Required work -> From the line below that contains "The height and width of the screenshot is (1352, 1567)." to the line that contains "Image resolution: width=472", repeat every line exactly, both ends included, and nothing else.

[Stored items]

- Opening Delimiter -

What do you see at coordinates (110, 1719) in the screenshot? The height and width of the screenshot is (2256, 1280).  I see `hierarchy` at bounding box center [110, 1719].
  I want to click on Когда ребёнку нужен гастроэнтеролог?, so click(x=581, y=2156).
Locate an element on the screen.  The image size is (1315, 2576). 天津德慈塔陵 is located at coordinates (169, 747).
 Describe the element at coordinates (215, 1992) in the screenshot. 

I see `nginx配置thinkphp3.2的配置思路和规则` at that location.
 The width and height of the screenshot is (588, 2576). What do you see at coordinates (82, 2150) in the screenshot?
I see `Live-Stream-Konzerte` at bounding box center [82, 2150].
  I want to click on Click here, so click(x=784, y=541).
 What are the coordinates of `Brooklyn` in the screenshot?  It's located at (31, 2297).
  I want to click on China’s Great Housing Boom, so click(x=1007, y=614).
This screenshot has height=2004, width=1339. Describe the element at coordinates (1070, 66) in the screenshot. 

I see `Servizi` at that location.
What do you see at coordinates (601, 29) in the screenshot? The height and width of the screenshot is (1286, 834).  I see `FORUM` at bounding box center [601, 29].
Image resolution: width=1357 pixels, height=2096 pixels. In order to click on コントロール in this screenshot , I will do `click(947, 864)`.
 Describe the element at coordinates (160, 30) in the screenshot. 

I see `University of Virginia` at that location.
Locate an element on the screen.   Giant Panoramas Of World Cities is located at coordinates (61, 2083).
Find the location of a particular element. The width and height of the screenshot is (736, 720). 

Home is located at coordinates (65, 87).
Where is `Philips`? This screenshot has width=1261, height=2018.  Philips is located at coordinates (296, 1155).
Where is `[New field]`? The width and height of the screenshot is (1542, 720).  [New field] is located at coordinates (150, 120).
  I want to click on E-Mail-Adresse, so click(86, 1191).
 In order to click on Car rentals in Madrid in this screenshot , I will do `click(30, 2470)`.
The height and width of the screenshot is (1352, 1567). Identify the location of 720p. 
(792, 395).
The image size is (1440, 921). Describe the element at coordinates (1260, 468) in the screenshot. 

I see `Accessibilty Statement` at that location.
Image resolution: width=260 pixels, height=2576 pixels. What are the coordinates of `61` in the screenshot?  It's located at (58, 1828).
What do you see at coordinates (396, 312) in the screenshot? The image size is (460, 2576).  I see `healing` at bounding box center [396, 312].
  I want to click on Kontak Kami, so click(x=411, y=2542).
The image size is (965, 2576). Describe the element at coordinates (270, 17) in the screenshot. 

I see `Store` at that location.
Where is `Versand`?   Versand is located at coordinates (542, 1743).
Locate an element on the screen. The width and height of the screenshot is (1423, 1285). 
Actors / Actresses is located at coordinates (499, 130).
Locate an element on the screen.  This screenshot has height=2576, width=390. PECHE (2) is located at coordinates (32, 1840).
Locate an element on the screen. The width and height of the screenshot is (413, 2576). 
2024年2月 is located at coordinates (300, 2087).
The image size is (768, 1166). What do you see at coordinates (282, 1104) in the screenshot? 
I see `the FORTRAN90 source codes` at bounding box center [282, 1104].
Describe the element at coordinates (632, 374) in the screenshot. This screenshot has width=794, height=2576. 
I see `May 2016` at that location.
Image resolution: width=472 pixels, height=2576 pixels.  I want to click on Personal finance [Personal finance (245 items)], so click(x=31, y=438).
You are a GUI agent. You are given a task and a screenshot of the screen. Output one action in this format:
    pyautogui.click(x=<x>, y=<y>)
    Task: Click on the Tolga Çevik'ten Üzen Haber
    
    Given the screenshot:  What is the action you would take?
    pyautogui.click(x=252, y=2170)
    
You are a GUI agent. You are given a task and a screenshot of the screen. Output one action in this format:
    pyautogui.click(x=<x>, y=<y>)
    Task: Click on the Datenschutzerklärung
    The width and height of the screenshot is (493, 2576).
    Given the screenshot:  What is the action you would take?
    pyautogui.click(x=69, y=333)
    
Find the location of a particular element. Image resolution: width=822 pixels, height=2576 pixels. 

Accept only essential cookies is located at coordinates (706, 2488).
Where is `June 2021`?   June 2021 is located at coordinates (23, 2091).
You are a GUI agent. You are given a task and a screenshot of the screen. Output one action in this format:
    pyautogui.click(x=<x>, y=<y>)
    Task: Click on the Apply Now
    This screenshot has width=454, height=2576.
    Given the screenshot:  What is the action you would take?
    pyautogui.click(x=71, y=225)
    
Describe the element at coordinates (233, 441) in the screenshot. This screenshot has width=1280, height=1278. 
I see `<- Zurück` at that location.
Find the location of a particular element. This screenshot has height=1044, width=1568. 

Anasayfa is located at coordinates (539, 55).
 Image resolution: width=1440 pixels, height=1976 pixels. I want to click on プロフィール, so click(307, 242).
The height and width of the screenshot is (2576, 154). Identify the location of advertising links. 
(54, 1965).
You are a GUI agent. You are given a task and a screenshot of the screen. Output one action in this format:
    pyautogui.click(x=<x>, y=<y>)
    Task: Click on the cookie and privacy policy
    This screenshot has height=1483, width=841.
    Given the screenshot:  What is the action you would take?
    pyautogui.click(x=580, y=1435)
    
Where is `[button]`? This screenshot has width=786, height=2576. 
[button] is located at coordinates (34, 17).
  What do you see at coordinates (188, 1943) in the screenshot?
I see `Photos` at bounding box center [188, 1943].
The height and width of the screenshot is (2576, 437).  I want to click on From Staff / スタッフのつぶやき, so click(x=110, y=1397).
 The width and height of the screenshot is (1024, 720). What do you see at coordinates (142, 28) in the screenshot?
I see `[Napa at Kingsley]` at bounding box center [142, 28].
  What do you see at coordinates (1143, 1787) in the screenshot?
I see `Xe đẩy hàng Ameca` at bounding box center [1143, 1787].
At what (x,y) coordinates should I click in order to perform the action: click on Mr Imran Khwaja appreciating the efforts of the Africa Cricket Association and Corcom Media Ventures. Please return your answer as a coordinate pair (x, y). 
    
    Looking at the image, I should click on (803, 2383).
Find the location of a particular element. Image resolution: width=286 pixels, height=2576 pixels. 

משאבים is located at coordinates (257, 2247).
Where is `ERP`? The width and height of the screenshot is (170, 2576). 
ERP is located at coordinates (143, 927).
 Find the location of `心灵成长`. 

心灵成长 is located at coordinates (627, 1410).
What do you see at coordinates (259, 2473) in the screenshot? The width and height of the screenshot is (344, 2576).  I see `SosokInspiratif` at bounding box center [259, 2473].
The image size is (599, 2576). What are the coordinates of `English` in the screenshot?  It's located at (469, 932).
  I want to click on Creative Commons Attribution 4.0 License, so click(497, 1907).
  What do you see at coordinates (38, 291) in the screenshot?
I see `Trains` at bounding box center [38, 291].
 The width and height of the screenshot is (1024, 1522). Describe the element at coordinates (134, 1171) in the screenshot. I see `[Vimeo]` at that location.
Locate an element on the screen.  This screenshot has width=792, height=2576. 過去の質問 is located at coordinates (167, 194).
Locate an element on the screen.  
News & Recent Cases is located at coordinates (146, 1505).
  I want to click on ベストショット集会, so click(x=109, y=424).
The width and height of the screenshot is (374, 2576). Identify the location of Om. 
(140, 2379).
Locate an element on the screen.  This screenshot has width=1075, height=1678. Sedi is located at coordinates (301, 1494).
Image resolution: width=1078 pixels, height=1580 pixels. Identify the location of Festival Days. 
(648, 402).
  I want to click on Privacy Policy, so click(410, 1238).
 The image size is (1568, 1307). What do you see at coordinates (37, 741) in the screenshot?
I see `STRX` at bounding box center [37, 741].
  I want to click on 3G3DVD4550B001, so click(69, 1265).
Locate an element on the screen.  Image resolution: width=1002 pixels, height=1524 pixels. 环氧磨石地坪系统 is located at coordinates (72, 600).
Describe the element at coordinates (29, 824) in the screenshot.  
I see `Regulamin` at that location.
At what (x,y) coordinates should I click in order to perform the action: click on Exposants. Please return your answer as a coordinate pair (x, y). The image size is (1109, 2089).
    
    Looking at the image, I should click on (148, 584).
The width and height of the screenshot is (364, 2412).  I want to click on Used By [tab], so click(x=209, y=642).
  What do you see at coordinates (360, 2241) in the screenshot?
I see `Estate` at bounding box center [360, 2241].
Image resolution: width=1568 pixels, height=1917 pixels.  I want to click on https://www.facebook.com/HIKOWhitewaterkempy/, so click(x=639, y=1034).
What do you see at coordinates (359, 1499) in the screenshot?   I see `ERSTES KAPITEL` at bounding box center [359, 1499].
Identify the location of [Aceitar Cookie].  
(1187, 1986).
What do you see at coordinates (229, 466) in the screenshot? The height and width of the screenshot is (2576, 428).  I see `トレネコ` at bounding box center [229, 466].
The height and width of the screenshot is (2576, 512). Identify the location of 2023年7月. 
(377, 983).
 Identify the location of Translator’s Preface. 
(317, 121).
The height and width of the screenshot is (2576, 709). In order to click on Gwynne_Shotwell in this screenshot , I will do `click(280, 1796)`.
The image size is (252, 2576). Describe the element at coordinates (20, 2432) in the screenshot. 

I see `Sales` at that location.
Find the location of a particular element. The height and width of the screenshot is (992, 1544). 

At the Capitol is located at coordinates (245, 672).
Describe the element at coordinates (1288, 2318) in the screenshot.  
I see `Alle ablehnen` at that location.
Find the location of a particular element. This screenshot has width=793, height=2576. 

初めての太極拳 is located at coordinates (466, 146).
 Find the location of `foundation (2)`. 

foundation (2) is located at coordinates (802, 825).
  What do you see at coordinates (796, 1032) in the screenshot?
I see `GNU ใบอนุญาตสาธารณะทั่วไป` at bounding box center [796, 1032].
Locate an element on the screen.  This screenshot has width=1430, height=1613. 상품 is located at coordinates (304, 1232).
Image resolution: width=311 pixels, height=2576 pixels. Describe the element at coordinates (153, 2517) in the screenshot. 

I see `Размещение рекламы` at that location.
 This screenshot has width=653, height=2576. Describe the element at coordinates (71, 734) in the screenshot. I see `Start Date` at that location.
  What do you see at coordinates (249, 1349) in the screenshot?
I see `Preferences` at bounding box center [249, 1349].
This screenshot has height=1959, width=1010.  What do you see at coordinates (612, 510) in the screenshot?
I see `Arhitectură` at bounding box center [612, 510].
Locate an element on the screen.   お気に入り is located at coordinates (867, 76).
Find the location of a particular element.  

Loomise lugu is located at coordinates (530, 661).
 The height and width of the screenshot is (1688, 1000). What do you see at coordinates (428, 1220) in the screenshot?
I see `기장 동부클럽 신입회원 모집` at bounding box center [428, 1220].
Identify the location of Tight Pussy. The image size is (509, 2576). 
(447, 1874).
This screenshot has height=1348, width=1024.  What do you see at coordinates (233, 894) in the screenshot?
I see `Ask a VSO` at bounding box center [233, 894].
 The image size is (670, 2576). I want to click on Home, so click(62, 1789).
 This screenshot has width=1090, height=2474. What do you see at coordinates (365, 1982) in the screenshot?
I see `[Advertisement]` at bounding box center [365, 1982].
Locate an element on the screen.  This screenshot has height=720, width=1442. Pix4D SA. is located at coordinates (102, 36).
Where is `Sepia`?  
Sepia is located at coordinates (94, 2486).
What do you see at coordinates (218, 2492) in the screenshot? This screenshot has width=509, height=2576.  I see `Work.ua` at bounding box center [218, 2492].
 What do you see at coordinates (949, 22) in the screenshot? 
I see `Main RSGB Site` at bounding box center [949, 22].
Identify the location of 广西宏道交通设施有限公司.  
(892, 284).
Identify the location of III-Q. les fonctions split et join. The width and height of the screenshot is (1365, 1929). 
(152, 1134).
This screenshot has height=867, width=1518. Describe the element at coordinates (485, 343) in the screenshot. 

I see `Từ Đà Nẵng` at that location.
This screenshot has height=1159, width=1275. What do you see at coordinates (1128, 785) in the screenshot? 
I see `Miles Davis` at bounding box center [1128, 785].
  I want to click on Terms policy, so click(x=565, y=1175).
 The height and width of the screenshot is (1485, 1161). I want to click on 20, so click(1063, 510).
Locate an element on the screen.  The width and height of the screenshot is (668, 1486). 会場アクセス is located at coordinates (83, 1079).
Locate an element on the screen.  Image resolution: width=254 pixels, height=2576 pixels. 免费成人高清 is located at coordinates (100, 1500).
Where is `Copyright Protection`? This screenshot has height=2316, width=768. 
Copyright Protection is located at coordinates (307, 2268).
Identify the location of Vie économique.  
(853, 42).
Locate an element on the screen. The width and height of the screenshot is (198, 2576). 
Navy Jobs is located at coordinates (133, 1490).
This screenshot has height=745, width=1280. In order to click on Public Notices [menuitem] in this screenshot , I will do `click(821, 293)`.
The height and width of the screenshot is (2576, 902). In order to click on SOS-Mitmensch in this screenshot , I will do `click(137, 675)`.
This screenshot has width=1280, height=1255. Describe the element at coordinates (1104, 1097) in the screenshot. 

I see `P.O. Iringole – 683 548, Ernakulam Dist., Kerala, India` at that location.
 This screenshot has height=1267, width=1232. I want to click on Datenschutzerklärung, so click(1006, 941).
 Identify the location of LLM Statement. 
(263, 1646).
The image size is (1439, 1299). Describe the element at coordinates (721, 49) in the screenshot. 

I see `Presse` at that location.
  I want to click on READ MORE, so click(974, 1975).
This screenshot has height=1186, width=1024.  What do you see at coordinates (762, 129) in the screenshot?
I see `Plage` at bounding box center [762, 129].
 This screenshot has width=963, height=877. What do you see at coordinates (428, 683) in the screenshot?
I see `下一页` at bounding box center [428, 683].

- Closing Delimiter -

Reply ->
The height and width of the screenshot is (1352, 1567). Identify the location of 720p. 
(792, 395).
The image size is (1440, 921). Describe the element at coordinates (1260, 468) in the screenshot. 

I see `Accessibilty Statement` at that location.
Image resolution: width=260 pixels, height=2576 pixels. What are the coordinates of `61` in the screenshot?  It's located at (58, 1828).
What do you see at coordinates (396, 312) in the screenshot? The image size is (460, 2576).  I see `healing` at bounding box center [396, 312].
  I want to click on Kontak Kami, so click(x=411, y=2542).
The image size is (965, 2576). Describe the element at coordinates (270, 17) in the screenshot. 

I see `Store` at that location.
Where is `Versand`?   Versand is located at coordinates (542, 1743).
Locate an element on the screen. The width and height of the screenshot is (1423, 1285). 
Actors / Actresses is located at coordinates (499, 130).
Locate an element on the screen.  This screenshot has height=2576, width=390. PECHE (2) is located at coordinates (32, 1840).
Locate an element on the screen. The width and height of the screenshot is (413, 2576). 
2024年2月 is located at coordinates (300, 2087).
The image size is (768, 1166). What do you see at coordinates (282, 1104) in the screenshot? 
I see `the FORTRAN90 source codes` at bounding box center [282, 1104].
Describe the element at coordinates (632, 374) in the screenshot. This screenshot has width=794, height=2576. 
I see `May 2016` at that location.
Image resolution: width=472 pixels, height=2576 pixels.  I want to click on Personal finance [Personal finance (245 items)], so click(x=31, y=438).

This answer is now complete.